Густав подумал: «О чем может просить меня кучер баронессы, что б не было согласно с моими обязанностями, с моими собственными желаниями?» – подумал, посоветовался с сердцем и сказал:
– Честное слово Густава Траутфеттера, что я выполню требования твои. Говори ж, ради Создателя, что делает Луиза?
– Что она делает? С тех пор, как вы скрылись из замка, она слегла…
– Боже мой!
– Не пугайтесь и помните о том, что я вам обещал. Она слегла в постель. Не скрою от вас, она больна, очень больна.
– Несчастный! что я говорю: несчастный? – изверг, я убил ее!

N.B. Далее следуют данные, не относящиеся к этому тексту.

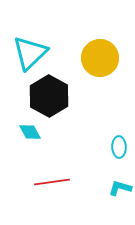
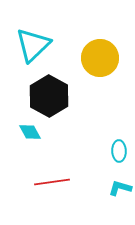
cyan triangle: moved 3 px right, 8 px up
cyan ellipse: moved 4 px down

– Вчера я видел лекаря Блументроста.
– Что ж он говорит?
– Когда я спросил его, каково нашей молодой госпоже, он шепнул мне: «Бог милостив!» Это слово великое, господин! Он не употребляет его даром. «Послезавтра, – прибавил он, – перелом болезни, и тогда мы увидим, что можно будет вернее сказать». – «А теперь?» – спросил я его. «Теперь, по мнению моему, есть надежда», – отвечал он.
Густав остановился, стал на колени, сложил руки и молился:
– Боже милосердый, спаси ее! Ни о чем другом не молю Тебя: спаси ее! Всемогущий отец! сохрани Свое лучшее творение на земле и разбей сосуд, из которого подана ей отрава.

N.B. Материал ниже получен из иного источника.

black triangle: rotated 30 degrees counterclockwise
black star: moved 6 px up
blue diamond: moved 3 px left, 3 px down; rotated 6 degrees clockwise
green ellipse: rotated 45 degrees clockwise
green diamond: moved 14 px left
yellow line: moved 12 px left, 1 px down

– Встаньте, господин оберст-вахтмейстер его королевского величества, крестьяне, работающие в поле, сочтут вас помешанным – не во гнев буди вам сказано.
– Даю тебе право говорить что хочешь, – сказал Густав, вставая. – Точно, я обезумел.
– Легче ли вам теперь?
– Фриц, друг мой, ты воскрешаешь меня.
– Вот утешенье, которое я обещал вам. Теперь поговоримте о надежде, которую я хотел вам наворожить. Во-первых, скажу: отчаяние – величайший из грехов. Я не пастор, а разумею кое-что. Худо вы сделали; но кто поручится, чтобы не сделал того ж другой молодец на вашем месте, с огнем вместо крови, как у вас? Кто знает, бароны и баронессы рассчитывали по-своему, а тот, кто выше не только их, но и короля шведского, который щелкает по носам других корольков (здесь Фриц скинул шляпу и поднял с благоговением глаза к небу), тот, может быть, рассчитал иначе. Еще скажу: дело не о прошедшем – его воротить нельзя, – а о будущем, которое можно предугадать и поправить.
– Особенно вам, коновалам-колдунам!
– Да, и наша милость будет тут стряпать. Завтра Бог откроет нам Свое определение. Если он окажет милости Свои, то…
– Молю Бога об одной жизни ее.
– Для меня этого мало: я хочу устроить судьбу вашу.
– Ты? опомнись, Фриц!
– С помощью добрых людей.
– Вероятно, дворецкого, камердинера и прочей честной компании.